The problem, Patel continued, "is that they were ingesting false information intentionally and then lying to federal courts and federal officers about that information and then working in reverse to cover up their arrogant government corruption and their lies by hiring Christopher Steele, Igor Danchenko, and, you know, utilizing the Democratic National Committee and Hillary campaign and the fake news media to buttress their lies."

Patel, too, thinks only a Frank-Church-style investigative committee can expose FBI abuses — if Congress can find the will. 

"Congress is probably gonna have to form a special committee, because there is no one committee that can fix law enforcement, FBI, DOJ, intelligence community, CIA, and DOD," he said. 

"And in one way, shape, or form, most, if not all of them, had a hand in this. And the Church commission comes to mind, I know a lot of people have talked about that from the '70s. But that's what it's going to take. And I just don't know if we have the congressional will — maybe we will, coming in in November here — to stand up such a committee, because it's going to take leadership to put it together, to implement it, and then to put brave individuals on it who aren't going to care about their political careers."

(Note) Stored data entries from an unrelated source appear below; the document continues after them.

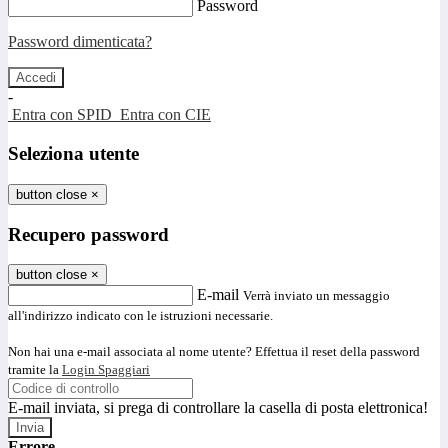
Password
Password dimenticata?
-
Entra con SPID
Entra con CIE
Seleziona utente
button close
×
Recupero password
button close
×
E-mail
Verrà inviato un messaggio
all'indirizzo indicato con le istruzioni necessarie.
Non hai una e-mail associata al nome utente? Effettua il reset della password
tramite la
Login Spaggiari
E-mail inviata, si prega di controllare la casella di posta elettronica!
Errore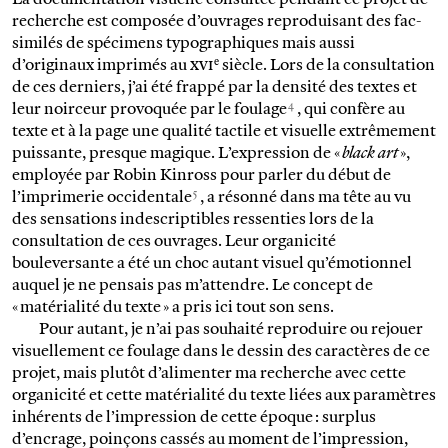
recherche est composée d’ouvrages reproduisant des fac-
similés de spécimens typographiques mais aussi
e
d’originaux imprimés au
xvi
siècle. Lors de la consultation
de ces derniers, j’ai été frappé par la densité des textes et
4
leur noirceur provoquée par le foulage
, qui confère au
texte et à la page une qualité tactile et visuelle extrêmement
puissante, presque magique. L’expression de «
black art
»,
employée par Robin Kinross pour parler du début de
5
l’imprimerie occidentale
, a résonné dans ma tête au vu
des sensations indescriptibles ressenties lors de la
consultation de ces ouvrages. Leur organicité
bouleversante a été un choc autant visuel qu’émotionnel
auquel je ne pensais pas m’attendre. Le concept de
« matérialité du texte » a pris ici tout son sens.
Pour autant, je n’ai pas souhaité reproduire ou rejouer
visuellement ce foulage dans le dessin des caractères de ce
projet, mais plutôt d’alimenter ma recherche avec cette
organicité et cette matérialité du texte liées aux paramètres
inhérents de l’impression de cette époque : surplus
d’encrage, poinçons cassés au moment de l’impression,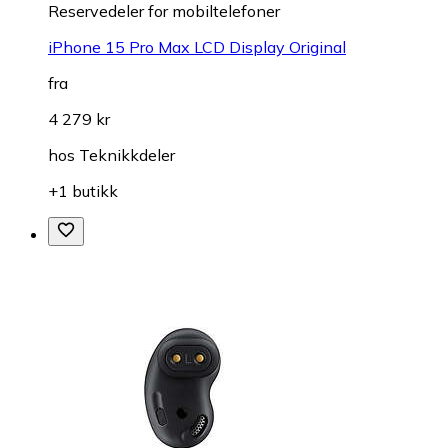
Reservedeler for mobiltelefoner
iPhone 15 Pro Max LCD Display Original
fra
4 279 kr
hos
Teknikkdeler
+1 butikk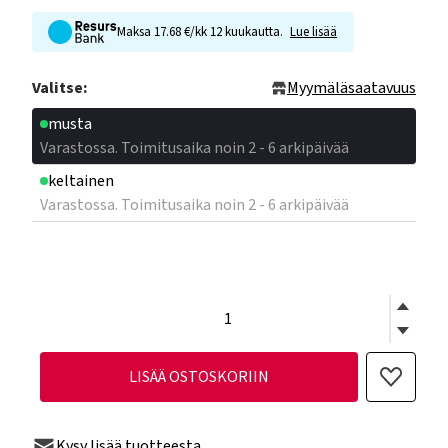
Maksa 17.68 €/kk 12 kuukautta.
Lue lisää
Valitse:
Myymäläsaatavuus
musta
Varastossa. Toimitusaika noin 2 - 6 arkipäivää
keltainen
Varastossa. Toimitusaika noin 2 - 6 arkipäivää
LISÄÄ OSTOSKORIIN
Kysy lisää tuotteesta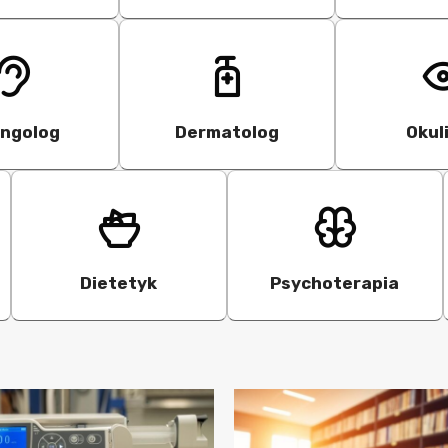
yngolog
Dermatolog
Okul
Dietetyk
Psychoterapia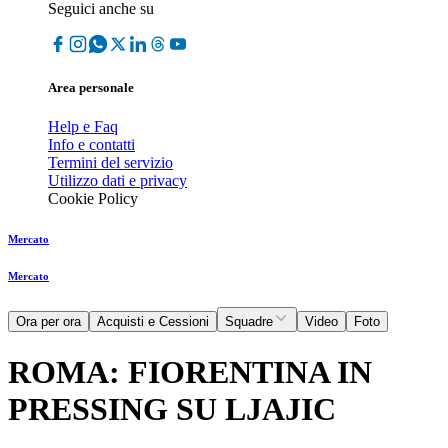
Seguici anche su
Area personale
Help e Faq
Info e contatti
Termini del servizio
Utilizzo dati e privacy
Cookie Policy
Mercato
Mercato
Ora per ora
Acquisti e Cessioni
Squadre
Video
Foto
ROMA: FIORENTINA IN
PRESSING SU LJAJIC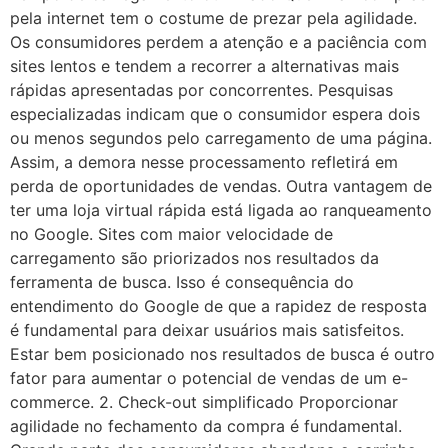
pela internet tem o costume de prezar pela agilidade.
Os consumidores perdem a atenção e a paciência com
sites lentos e tendem a recorrer a alternativas mais
rápidas apresentadas por concorrentes. Pesquisas
especializadas indicam que o consumidor espera dois
ou menos segundos pelo carregamento de uma página.
Assim, a demora nesse processamento refletirá em
perda de oportunidades de vendas. Outra vantagem de
ter uma loja virtual rápida está ligada ao ranqueamento
no Google. Sites com maior velocidade de
carregamento são priorizados nos resultados da
ferramenta de busca. Isso é consequência do
entendimento do Google de que a rapidez de resposta
é fundamental para deixar usuários mais satisfeitos.
Estar bem posicionado nos resultados de busca é outro
fator para aumentar o potencial de vendas de um e-
commerce. 2. Check-out simplificado Proporcionar
agilidade no fechamento da compra é fundamental.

Over the course the trials of Sussmann and Danchenko, Durham dropped bombshell after bombshell, with most landing on the FBI rather than the defendants: 

  • Hillary Clinton personally approved sharing the Russia collusion narrative against Trump in fall 2016 even though her campaign wasn't sure it was true, former campaign manager Robby Mook testified. 

  • The FBI offered Christopher Steele a whopping $1 million if he could prove the sensational allegations in his dossier, but he didn't, FBI witnesses testified.

  • The FBI included allegations from the Steele dossier in its FISA application to spy on the Trump campaign even though it hadn't verified a single element of the dossier, an FBI analyst testified.  

  • Danchenko was hired as a confidential human source and recommended for hundreds of thousands of dollars even though the FBI had concerns he was tied to Russian intelligence and had lied to the bureau. 

  • A Clinton-friendly PR executive testified he lied to Danchenko, who then passed that lie on to Steele and then lied about Dolan being a source of the allegation. 

  • The FBI ignored the warnings of its own analyst that the allegations of collusion might be disinformation inserted by Russian intelligence.